Have you heard about term of financial ratio analysis? Maybe some of you that learn about financial know about this finance term. The financial ratio or sometimes they called accounting ratio is a relative magnitude of two selected numerical values taken from an enterprise’s financial statement (Wikipedia). There are many standard ratios being used to evaluate the overall financial condition of an organization or company. Managers will use a financial ratios within a firm by the current and potential shareholders of the firm and creditors. Security analysts will use financial ratios to compare their companies strengths and weakness.

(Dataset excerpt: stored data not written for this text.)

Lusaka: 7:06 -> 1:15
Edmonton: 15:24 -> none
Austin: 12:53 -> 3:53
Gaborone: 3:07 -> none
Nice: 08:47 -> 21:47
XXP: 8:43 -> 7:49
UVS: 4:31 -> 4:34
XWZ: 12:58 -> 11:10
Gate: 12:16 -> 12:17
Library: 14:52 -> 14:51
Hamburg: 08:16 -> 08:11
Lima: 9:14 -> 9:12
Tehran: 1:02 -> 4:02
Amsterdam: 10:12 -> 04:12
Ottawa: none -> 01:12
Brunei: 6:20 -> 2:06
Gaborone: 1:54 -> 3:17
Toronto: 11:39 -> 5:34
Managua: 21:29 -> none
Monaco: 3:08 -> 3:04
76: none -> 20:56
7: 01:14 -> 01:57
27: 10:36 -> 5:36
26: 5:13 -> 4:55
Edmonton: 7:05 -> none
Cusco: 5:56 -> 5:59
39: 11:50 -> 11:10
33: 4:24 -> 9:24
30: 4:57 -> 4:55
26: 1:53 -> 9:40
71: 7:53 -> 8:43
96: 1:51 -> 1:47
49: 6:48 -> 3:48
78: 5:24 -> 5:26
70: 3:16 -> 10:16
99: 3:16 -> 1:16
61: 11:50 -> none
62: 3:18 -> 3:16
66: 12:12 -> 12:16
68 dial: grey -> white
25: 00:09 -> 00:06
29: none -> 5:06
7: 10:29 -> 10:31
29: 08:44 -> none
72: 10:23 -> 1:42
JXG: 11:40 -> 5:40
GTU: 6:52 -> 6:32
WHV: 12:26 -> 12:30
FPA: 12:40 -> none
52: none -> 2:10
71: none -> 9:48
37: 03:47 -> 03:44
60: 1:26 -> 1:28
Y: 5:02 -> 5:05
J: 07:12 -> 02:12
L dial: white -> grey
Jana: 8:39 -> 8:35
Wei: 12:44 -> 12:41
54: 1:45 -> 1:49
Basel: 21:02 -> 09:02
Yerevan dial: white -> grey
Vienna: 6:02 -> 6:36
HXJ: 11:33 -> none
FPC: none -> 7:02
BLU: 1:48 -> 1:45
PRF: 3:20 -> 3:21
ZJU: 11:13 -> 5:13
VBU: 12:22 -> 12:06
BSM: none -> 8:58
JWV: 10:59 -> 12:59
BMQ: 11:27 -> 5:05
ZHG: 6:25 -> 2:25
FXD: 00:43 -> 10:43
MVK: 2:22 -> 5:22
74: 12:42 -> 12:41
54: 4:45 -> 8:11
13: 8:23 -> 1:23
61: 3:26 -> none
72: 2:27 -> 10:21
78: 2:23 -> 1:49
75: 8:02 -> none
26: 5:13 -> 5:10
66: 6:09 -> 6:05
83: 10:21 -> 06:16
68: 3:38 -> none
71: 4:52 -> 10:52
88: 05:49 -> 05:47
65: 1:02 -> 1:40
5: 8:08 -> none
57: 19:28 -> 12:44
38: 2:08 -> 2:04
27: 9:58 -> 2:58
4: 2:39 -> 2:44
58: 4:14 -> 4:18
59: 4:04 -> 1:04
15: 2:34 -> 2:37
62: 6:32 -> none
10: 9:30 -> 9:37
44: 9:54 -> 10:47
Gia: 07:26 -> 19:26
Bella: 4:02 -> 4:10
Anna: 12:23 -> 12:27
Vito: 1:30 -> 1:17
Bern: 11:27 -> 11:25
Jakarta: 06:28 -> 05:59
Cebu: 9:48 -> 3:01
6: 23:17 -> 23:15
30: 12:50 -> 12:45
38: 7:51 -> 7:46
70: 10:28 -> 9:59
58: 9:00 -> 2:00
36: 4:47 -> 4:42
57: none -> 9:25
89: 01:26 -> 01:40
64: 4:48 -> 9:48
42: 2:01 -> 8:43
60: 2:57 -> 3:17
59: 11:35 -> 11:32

For the company that has shared their trading in financial market, the price of the shares could be used in certain financial ratios.
There’s a some of the categories of ratis that being analysis by financial ratio analysis group
Financial Ratio Analysis Categories
1. Leverage Ratios
This ratio will show the extent that debt is used in a company’s capital structure.
2. Liquidity Ratios
This ratio will give a picture of a company’s short term financial situation or solvency.
3. Operational Ratios
This ratio will use turnover measures to show how efficient a company is in its operations and use of assets.
Business Ratios and Formulas: A Comprehensive Guide
4. Profitability Ratios
This ratio Will use margin analysis and show the return on sales and capital employed.
5. Solvency Ratios
This ratio Will give a picture of a company’s ability to generate cashflow and pay it financial obligations.
There’s a problem with ratios that become useless unless there’s something to compared. You need to compare the ratios for your firm and other’s in your industry and other quarters or years of data.
That’s some short description about financial ratio analysis. Hope you can get something about it and could decide whether it is important or not to have financial ratio analysis.